Help usually comes with an agenda. Ask anyone who has ever been hospitalized or medicated against their will. Ask any sex worker who has been “helped” by being arrested and maybe assigned to a diversion program with its own agenda. Help is very often coercive.
Now, I’m not trying to argue against the existence of service providers. Service providers exist because services are needed. But there is always a power differential in play between service providers and the people who receive their services, and this power differential often manifests in very coercive ways.

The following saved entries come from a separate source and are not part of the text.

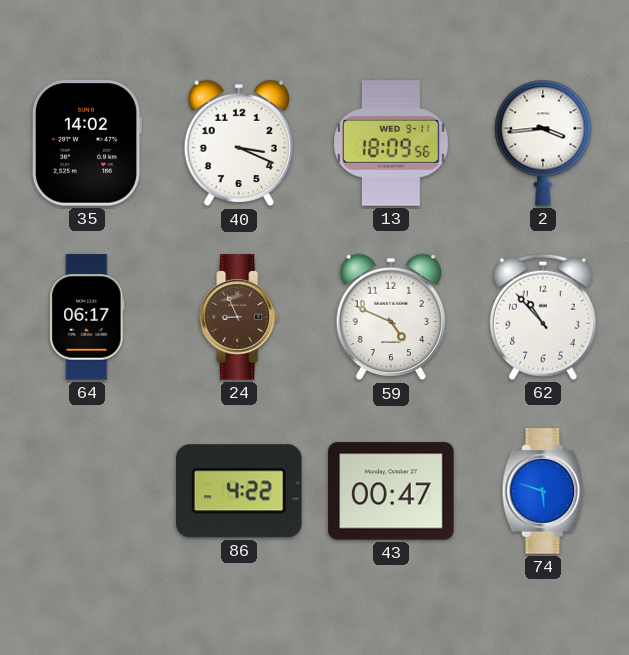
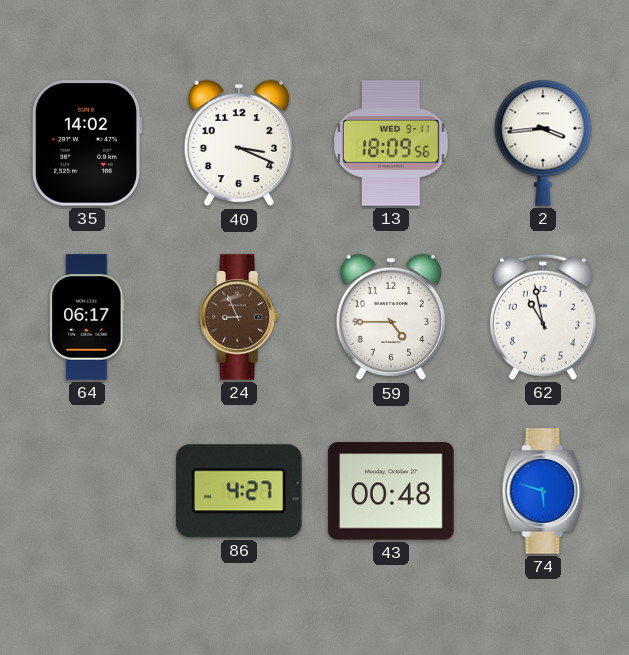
59: 4:49 -> 4:45
62: 10:53 -> 10:58
86: 4:22 -> 4:27
43: 00:47 -> 00:48
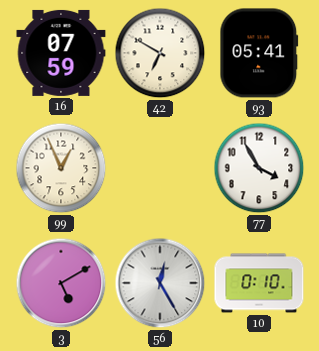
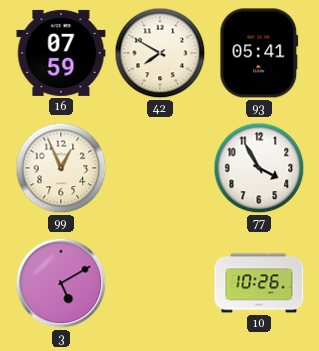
42: 6:50 -> 7:50
56: 12:25 -> none
10: 0:10 -> 10:26
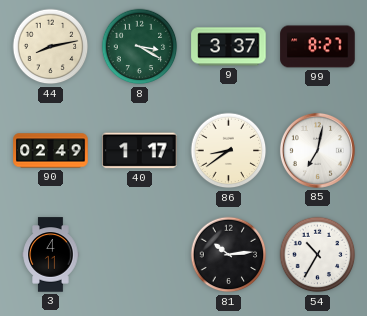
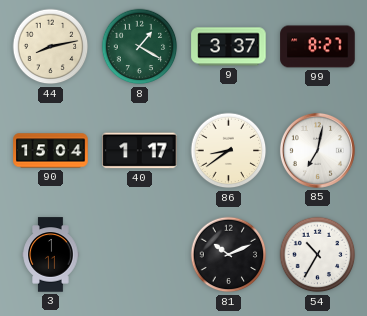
8: 3:20 -> 1:20
90: 02:49 -> 15:04
3: 4:11 -> 1:11
81: 10:14 -> 10:11
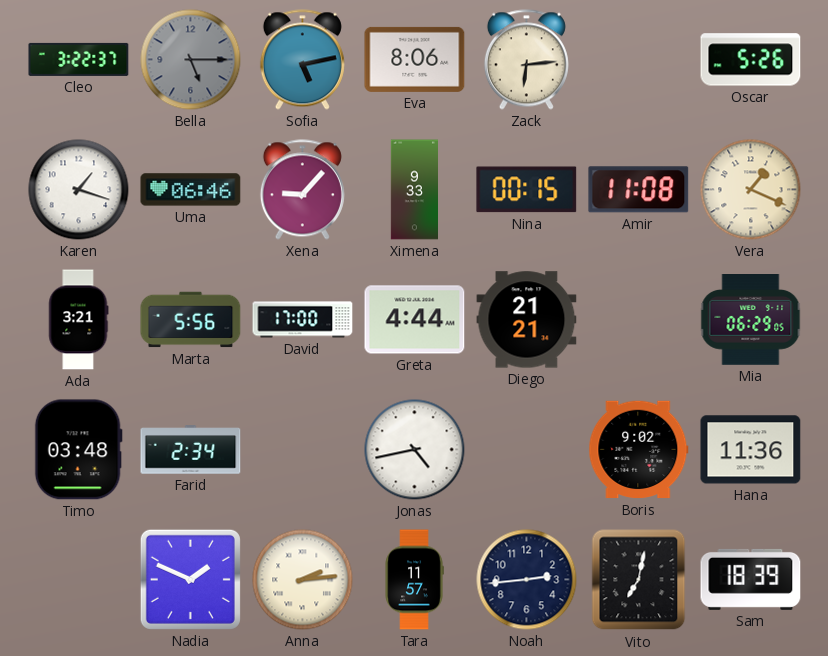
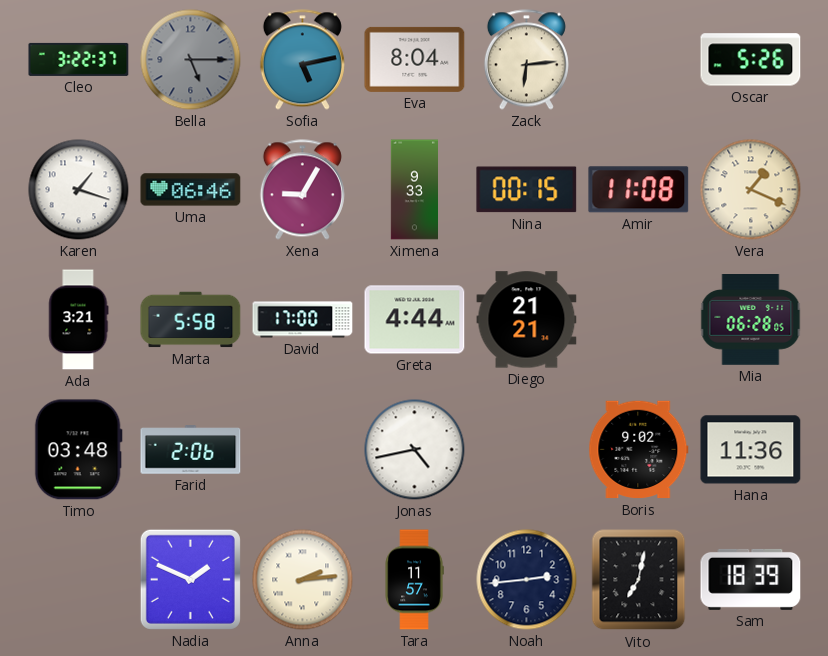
Eva: 8:06 -> 8:04
Xena: 9:07 -> 9:05
Marta: 5:56 -> 5:58
Mia: 06:29 -> 06:28
Farid: 2:34 -> 2:06
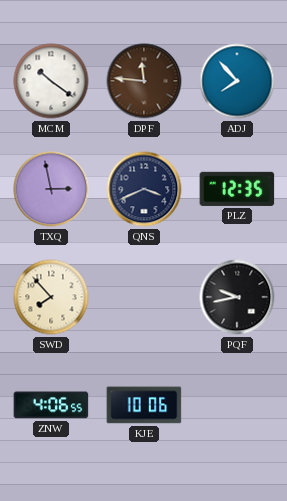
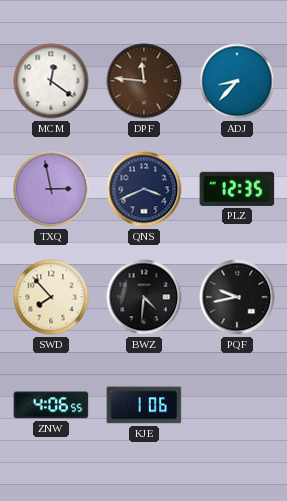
MCM: 10:21 -> 12:21
ADJ: 7:53 -> 8:37
BWZ: none -> 4:31
KJE: 10:06 -> 1:06
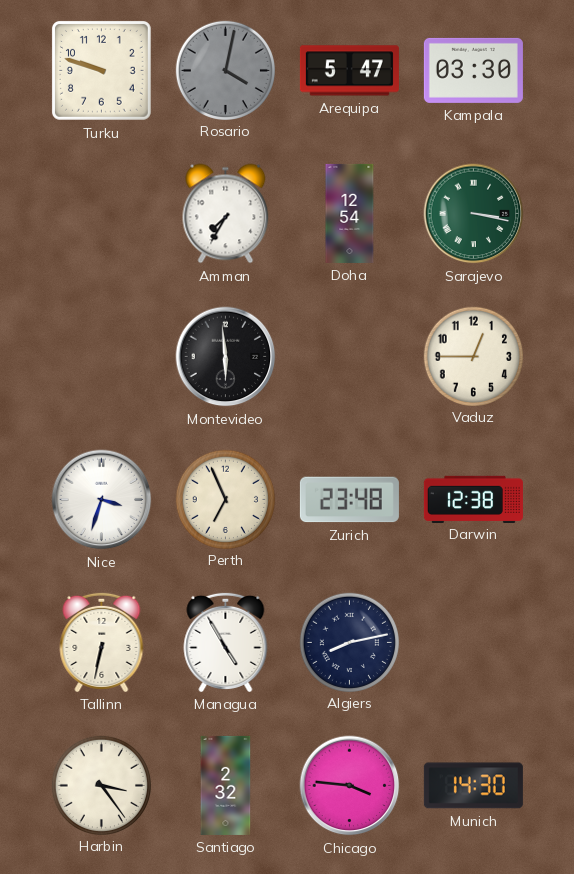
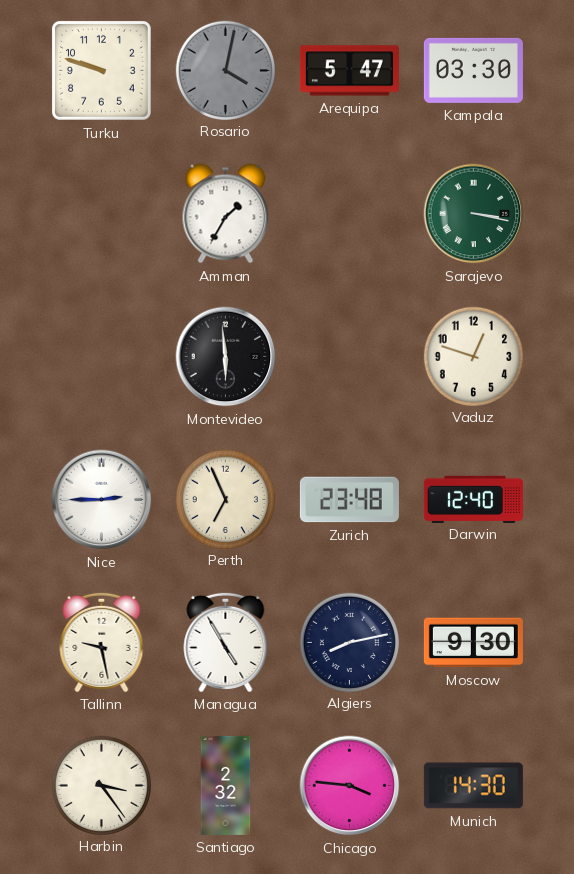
Amman: 7:35 -> 1:35
Doha: 12:54 -> none
Vaduz: 12:45 -> 12:48
Nice: 3:33 -> 2:45
Darwin: 12:38 -> 12:40
Tallinn: 6:32 -> 9:28
Moscow: none -> 9:30
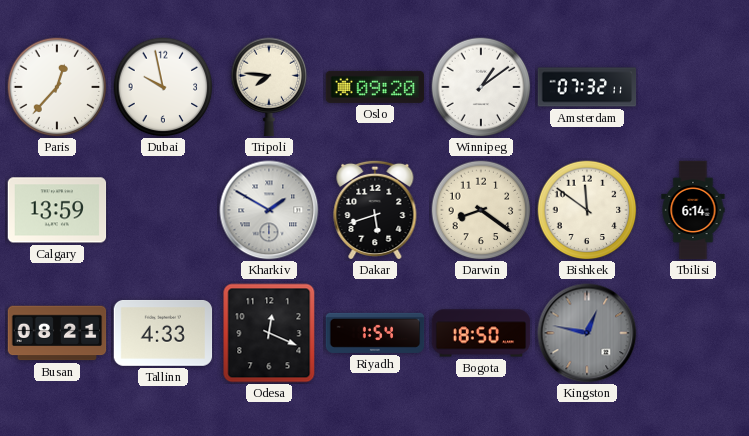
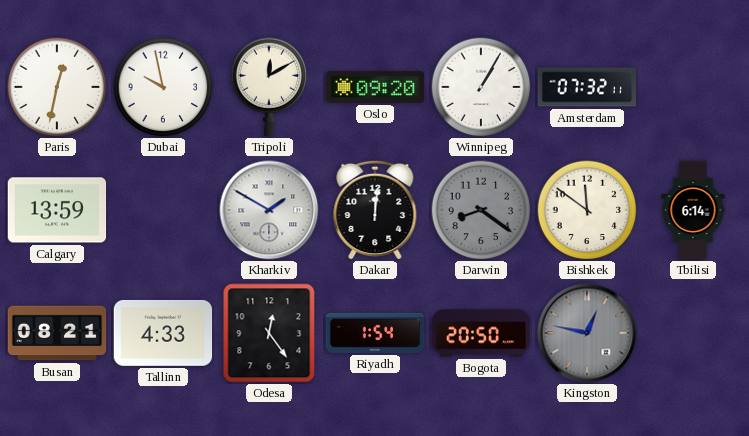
Paris: 12:37 -> 12:32
Tripoli: 7:46 -> 12:10
Winnipeg: 1:09 -> 1:05
Dakar: 5:42 -> 12:01
Darwin dial: cream -> grey
Odesa: 12:19 -> 12:24
Bogota: 18:50 -> 20:50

I have one obvious example from when I was hospitalized at St. Vincent’s, an NYC hospital that is now closed due to bankruptcy. I met a man there, an artist, who I still consider a friend. He was being treated with electro-shock therapy against his will. St. Vincent’s had procured a court order to perform ECT and they physically and chemically forced him to comply.
Every time I am seen for a psychiatric appointment, I have to worry that the person I am seeing will “fear for my safety” and hospitalize me without real cause due to my history of suicide attempts. But this does not apply only to psychiatric services. This is true of any court-ordered diversion program, whether for drugs, alcohol, or prostitution.
Often these programs are religious, and they always see the drugs/alcohol/prostitution as something that needs to be “treated” away. A disease, an affliction, or a character flaw. They are the authority, and they decide what is best for you. This is built in to the “helping” relationship; the “helper” is an authority who can make decisions, often harmful decisions, on behalf of the “helpee.”
Communities working together, fighting together, bound up in the same and similar struggles. This is the power of rights organizing… There is so much power in our movements that is not being used effectively, because we need to build coalitions.